Several studies have shown that measurement of the capacitance of the cell culture was a consistent indicator of successful cell infection due to the increase in cell volume following viral DNA replication. Capacitance functions as a real time key performance indicator to confirm successful infection.

In addition, capacitance clearly identifies peak infection point. There is evidence indicating that the optimum harvest time is dependent on the peak infection point. Real time and reliable knowledge of peak infection point leads to improved process efficiency.

Identification of cell lysis and viral protein release

Following peak infection point, the viral particles lyse the cells and are released into the suspension. Capacitance measurement is able to track this cell death reliably and in real time, since the technology only measures live cells with intact membranes.

Identification of optimum harvest time

The optimal time of harvest can drift significantly in identical bioreactors, even with the same biologicals, and running with the same parameters. The harvest time is crucial for the final yield and quality of the recombinant product, particularly for proteins requiring posttranslational modification. The information on the viable cell concentration obtained from the capacitance profile can be used to determine optimum harvest time and hence contributes towards improved consistency and productivity.

Viral titer consistency and improving productivity

 The viral titer decreases dramatically after the optimal time of harvest. Capacitance can be used to determine different times of harvest for each run. Therefore, using capacitance, consistent virus titers can be guaranteed even when the process changes. In a particular study, compared to an uncontrolled virus production process, the integration of DS increased the maximum virus concentration by more than three orders of magnitude. Integration of DS allows for enough virus production to provide one dose for one patient in one bioreactor with a working volume of 500 ml, compared to the 20 L required before.

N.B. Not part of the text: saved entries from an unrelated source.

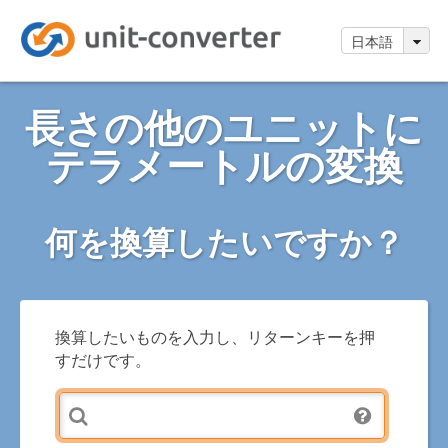
日本語
長さの他のユニットに
テラメートルの変換
何を換算したいですか？
換算したいものを入力し、リターンキーを押
すだけです。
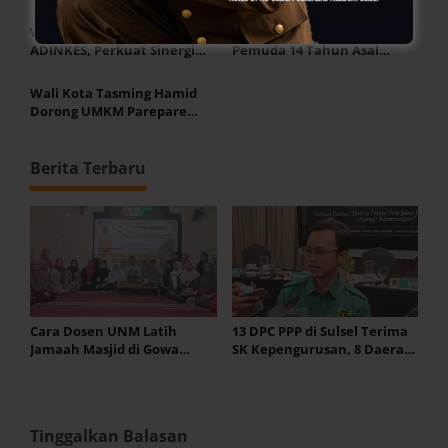
Sistem Penjaminan Mutu
Unggulan KKSS Bone Tatap
Pendidikan
Kompetensi Global
Wawali Aliyah Hadiri FKN
Ananda Zayn Neymar
ADINKES, Perkuat Sinergi
Pemuda 14 Tahun Asal
Layanan Kesehatan
Sulsel Jagoan HRI di ITRC
2026
Wali Kota Tasming Hamid
Dorong UMKM Parepare
Tembus Pasar Global
Berita Terbaru
Cara Dosen UNM Latih
13 DPC PPP di Sulsel Terima
Jamaah Masjid di Gowa
SK Kepengurusan, 8 Daerah
Pahami Makna Bahasa Arab
Kenapa Menggantung?
Alquran
Tinggalkan Balasan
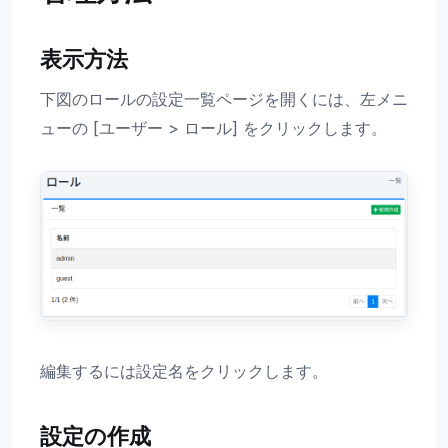
表示方法
下図のロールの設定一覧ページを開くには、左メニ
ューの [ユーザー > ロール] をクリックします。
編集するには設定名をクリックします。
設定の作成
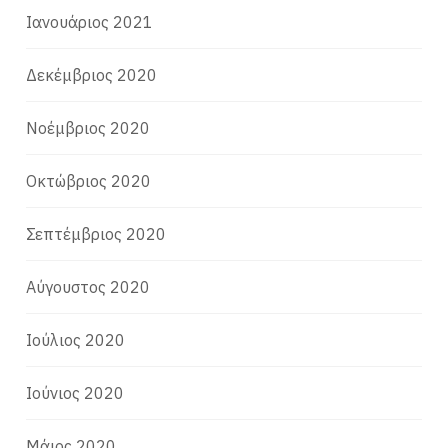
Ιανουάριος 2021
Δεκέμβριος 2020
Νοέμβριος 2020
Οκτώβριος 2020
Σεπτέμβριος 2020
Αύγουστος 2020
Ιούλιος 2020
Ιούνιος 2020
Μάιος 2020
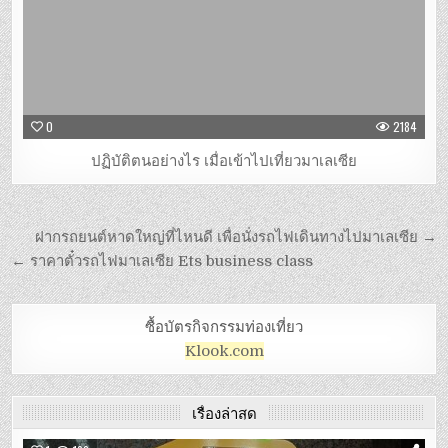
0
2184
ปฏิบัติตนอย่างไร เมื่อเข้าไปเที่ยวมาเลเซีย
ฝากรถยนต์หาดใหญ่ที่ไหนดี เพื่อนั่งรถไฟเดินทางไปมาเลเซีย →
← ราคาตั๋วรถไฟมาเลเซีย Ets business class
ซื้อบัตรกิจกรรมท่องเที่ยว
Klook.com
เรื่องล่าสุด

Utilizing additional parameters to identify critical events

Several studies have utilized the entire capacitance frequency spectrum to estimate additional parameters such as critical frequency (fc). These frequency scanning parameters have been utilised to successfully correlate with critical time points during the viral production process including infection, protein synthesis, viral assembly, budding, and release using frequency scanning. For instance, a synchronous peak in critical frequency appears during viral release, this is more pronounced in larger cell volumes. Critical frequency is also a critical parameter to monitor the initiation of cell death in viral production processes and can be used as a tool for optimal harvesting.